Fidelity International

Trevor Greetham´s Investment Clock March 2012: How long will the upturn last?

Nyhet   •   Mar 14, 2012 07:30 CET

The Investment Clock is moving towards the equity-friendly Recovery phase and our multi asset model has turned positive on risk assets for the first time since July 2011. Political risks remain high in the euro area but the crisis could go into remission with a US-led recovery in global growth under way.
A correction in stocks is to be expected after a strong rally, but we would see dips in the market as buying opportunities. A premature curtailment of central bank liquidity could lead to another downswing in global growth and stock prices, but we are hopeful that central banks have learnt their lesson and will keep monetary policy loose.

The inflation scorecard remains in negative territory.
Leading indicators of inflation continue to point downwards.

The global growth scorecard turned positive in February for the first time since June 2011.
A US-led recovery in global growth is underway and central banks are maintaining supportive monetary conditions.


  • We moved overweight in risk assets (equities and commodities) in our multi-asset funds for the first time since July 2011.
  • We moved underweight bonds for the first time since the summer.

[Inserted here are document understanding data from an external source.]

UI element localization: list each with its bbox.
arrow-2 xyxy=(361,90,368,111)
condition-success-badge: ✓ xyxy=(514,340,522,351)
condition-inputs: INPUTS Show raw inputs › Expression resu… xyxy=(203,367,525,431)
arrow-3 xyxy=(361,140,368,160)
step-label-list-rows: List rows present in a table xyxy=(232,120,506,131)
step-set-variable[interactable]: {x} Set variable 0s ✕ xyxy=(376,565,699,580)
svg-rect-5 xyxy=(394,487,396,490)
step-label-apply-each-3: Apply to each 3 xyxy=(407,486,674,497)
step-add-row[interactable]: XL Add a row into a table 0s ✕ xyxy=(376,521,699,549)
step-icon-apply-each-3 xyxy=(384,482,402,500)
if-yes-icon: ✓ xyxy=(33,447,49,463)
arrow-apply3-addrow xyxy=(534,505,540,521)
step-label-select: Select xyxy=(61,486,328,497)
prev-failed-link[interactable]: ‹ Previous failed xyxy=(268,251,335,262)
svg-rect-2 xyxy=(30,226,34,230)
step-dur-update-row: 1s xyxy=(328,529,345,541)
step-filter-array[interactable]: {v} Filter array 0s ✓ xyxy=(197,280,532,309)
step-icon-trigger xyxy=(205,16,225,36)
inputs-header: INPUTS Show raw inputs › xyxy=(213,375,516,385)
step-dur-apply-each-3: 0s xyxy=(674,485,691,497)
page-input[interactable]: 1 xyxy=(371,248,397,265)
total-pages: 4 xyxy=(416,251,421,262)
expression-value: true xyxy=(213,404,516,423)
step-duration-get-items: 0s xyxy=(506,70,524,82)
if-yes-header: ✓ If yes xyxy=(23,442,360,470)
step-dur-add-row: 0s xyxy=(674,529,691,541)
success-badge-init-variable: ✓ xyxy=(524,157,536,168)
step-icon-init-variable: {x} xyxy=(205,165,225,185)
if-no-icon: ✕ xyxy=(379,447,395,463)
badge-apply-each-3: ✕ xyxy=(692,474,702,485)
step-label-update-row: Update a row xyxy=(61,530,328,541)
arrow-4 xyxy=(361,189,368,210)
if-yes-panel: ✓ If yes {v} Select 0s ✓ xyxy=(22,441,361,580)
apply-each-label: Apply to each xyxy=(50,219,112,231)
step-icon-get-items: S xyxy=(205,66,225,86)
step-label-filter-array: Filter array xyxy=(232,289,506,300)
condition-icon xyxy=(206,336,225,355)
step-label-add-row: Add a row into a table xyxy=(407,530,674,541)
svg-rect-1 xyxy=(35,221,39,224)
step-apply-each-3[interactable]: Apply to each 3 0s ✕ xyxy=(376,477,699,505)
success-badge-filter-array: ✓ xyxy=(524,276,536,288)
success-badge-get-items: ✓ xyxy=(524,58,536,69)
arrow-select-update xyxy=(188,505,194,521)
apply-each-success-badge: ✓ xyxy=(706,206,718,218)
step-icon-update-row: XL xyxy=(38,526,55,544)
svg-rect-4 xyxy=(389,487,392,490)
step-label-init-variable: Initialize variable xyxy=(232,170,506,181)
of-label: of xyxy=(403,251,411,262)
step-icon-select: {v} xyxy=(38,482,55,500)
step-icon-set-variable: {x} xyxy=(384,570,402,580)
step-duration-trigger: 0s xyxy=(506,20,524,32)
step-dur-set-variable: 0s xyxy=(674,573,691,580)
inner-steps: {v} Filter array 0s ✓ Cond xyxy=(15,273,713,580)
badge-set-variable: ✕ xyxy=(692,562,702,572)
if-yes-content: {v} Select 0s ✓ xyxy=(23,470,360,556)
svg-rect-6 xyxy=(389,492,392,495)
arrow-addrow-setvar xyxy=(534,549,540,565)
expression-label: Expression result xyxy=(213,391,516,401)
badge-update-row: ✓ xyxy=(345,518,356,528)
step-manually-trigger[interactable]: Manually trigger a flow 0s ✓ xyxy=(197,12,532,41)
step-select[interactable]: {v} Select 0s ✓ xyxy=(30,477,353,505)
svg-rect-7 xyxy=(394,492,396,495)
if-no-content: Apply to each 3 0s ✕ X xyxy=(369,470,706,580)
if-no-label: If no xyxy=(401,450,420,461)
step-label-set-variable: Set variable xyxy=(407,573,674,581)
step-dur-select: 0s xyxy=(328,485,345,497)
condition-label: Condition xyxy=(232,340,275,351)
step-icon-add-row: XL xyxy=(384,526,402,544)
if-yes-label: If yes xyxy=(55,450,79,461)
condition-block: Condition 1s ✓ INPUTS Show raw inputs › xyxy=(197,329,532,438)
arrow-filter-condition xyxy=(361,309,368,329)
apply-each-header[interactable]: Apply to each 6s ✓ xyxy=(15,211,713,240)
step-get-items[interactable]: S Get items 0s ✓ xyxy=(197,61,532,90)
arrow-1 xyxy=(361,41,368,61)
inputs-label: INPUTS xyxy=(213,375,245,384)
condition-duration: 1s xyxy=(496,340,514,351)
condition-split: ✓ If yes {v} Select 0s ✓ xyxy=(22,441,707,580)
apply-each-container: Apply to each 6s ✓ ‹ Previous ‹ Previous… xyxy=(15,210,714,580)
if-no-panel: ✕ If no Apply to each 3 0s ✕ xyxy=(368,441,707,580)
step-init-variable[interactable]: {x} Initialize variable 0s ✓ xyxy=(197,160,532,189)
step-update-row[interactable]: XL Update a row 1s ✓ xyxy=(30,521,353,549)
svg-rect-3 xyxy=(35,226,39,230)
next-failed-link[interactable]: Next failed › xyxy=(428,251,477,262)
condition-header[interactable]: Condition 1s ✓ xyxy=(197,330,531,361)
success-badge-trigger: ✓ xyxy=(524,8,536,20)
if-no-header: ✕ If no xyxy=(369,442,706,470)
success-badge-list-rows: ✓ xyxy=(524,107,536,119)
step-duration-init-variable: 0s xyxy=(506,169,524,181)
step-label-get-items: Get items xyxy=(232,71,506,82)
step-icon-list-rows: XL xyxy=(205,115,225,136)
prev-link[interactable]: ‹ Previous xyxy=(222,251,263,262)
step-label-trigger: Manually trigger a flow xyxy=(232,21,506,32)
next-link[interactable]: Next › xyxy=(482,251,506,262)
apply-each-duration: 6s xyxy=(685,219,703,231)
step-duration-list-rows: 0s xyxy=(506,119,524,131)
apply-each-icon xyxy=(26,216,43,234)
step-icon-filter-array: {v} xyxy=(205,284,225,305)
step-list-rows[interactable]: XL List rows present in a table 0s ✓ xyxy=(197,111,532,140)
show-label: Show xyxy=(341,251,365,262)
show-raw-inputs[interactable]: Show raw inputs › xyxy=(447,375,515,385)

Within equities, we continue to favour US equities. The US and euro area economies are seeing their most pronounced economic divergence since the German reunification boom in the early 1990s, this time in America’s favour.

Trevor Greetham joined Fidelity in January 2006 as Asset Allocation Director.  In addition to managing funds, Trevor is a member of Fidelity’s Asset Allocation Group.
Prior to joining Fidelity, he spent ten years at Merrill Lynch, where he was Director of Asset Allocation. Trevor began his career with UK life insurer Provident Mutual. He holds an MA in Mathematics from Cambridge University and is a qualified actuary.